The western European countries have their defects, to be sure, and America has done better than them on some dimensions, but this absolute rejection of the possibility that we have something to learn from others, who have fared better than us on numerous dimensions, is the epitome of combined arrogance and ignorance, that unholy marriage that dooms any individual or social entity to self-destructive irrelevance. We are a country very much like the one we were when Elmer Gantry was written a century ago, a country of small-minded yahoos and those that exploit them, with the marginalized voices of sincere and well-informed analysts shouting desperately across the sound-proofed barrier that has been erected against us.

But the question remains: How do we defeat this persistent, deeply embedded insanity that has come to define us as a people? In a conversation with Adam Schrager (Colorado’s pre-eminent political broadcast journalist) last week, we both voiced our disgust that politics has become far too much about the acquisition of power, and far too little about the challenge of devising intelligent public policies. But I shared with him this thought: Politics is almost inevitably hostage to an evolutionary logic. That which works (in the competition of policies and candidates) is that which is reproduced, while that which doesn’t work is abandoned. As a result, politics has devolved into a competition of marketing strategies and raising the funds necessary to their effectiveness. It isn’t enough to bemoan this fact, because any attempt to reject it, unless embracing an alternative simultaneously less cynical and more effective (which, as much as we’d like to be the case, almost never is), is doomed to failure, and thus obsolescence.

The ironic challenge we face, then, is how to use what works to create a context in which it is no longer what works, or no longer an option. For, while extraordinary acts of self-sacrifice for the public good by political leaders are both admirable and meaningful, they are not a sustainable strategy. Ralph Carr (Adam Schrager’s favorite example), the Republican governor of Colorado during WWII, who refused to comply with Japanese interment, despite such refusal being political suicide, might be a great example to follow, but if universally followed by all reasonable people of goodwill in all instances, would succeed only in ensuring that only irrational people of ill-will ever remain in office once confronted with the choice to do what’s right or do what’s politically expedient. The somewhat empty admonition that elected officials (like the rest of us) should always do what’s right rather than what’s in their own interests does not get us very far, both because of human nature (one’s own interests are going to remain a powerful incentive, whether we like it or not), and because of the evolutionary logic of politics (to paraphrase a famous quote from Henry Kissinger, in politics, always doing what’s right rather than what’s politically expedient or strategically superior merely cedes the world to the less scrupulous).

We can afford neither to be “above politics,” nor to surrender completely to its dysfunctional logic. But here is the limit of my own cynicism: We most certainly can’t afford to make ourselves morally indistinguishable from those we oppose.
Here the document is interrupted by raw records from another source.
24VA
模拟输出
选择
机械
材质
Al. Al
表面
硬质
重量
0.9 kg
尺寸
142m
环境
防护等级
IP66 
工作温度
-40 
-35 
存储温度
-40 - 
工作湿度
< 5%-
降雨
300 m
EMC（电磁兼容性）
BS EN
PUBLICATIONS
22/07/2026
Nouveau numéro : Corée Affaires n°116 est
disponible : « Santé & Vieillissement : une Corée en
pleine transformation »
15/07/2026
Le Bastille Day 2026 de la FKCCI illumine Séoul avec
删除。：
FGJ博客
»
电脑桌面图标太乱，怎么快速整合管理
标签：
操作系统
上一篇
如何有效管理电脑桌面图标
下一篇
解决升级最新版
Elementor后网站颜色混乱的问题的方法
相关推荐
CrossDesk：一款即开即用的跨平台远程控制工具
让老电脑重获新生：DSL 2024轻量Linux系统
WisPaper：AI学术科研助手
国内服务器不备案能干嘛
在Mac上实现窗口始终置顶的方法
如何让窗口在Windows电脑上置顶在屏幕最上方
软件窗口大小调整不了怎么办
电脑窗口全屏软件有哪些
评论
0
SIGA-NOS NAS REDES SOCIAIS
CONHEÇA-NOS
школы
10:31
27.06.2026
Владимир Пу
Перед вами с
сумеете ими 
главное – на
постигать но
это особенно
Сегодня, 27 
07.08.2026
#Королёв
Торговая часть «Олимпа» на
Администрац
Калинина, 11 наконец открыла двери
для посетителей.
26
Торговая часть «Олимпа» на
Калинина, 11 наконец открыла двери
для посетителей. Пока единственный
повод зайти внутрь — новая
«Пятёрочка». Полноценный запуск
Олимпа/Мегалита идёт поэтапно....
We must find successful strategies, in pursuit of raw political power, but by finding resonance between our own better angels and those of the electorate, rather than bringing both us and them down by resorting to the same old political cynicism as a first rather than last resort.
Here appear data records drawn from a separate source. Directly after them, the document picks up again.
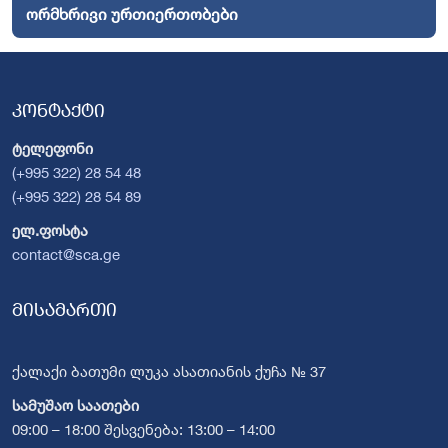
ორმხრივი ურთიერთობები
კონტაქტი
ტელეფონი
(+995 322) 28 54 48
(+995 322) 28 54 89
ელ.ფოსტა
contact@sca.ge
მისამართი
ქალაქი ბათუმი ლუკა ასათიანის ქუჩა № 37
სამუშაო საათები
09:00 – 18:00 შესვენება: 13:00 – 14:00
People criticize Obama for having tried to take the political high road rather than jamming through whatever we could any way that we could, but I do not. He is looking at a longer-term agenda, and a deeper necessity, than his critics are. There is a balance to be struck between what reality demands of us, and what our ideals demand of us, and we must always subordinate the former to the latter in the final analysis. Health care reform may have been critically important to our collective welfare, but there are deeper and more essential reforms that should not be sacrificed in every instance to the exigencies of the moment. We cannot defeat our own ignorance by surrendering to a political strategic system that exploits and cultivates it.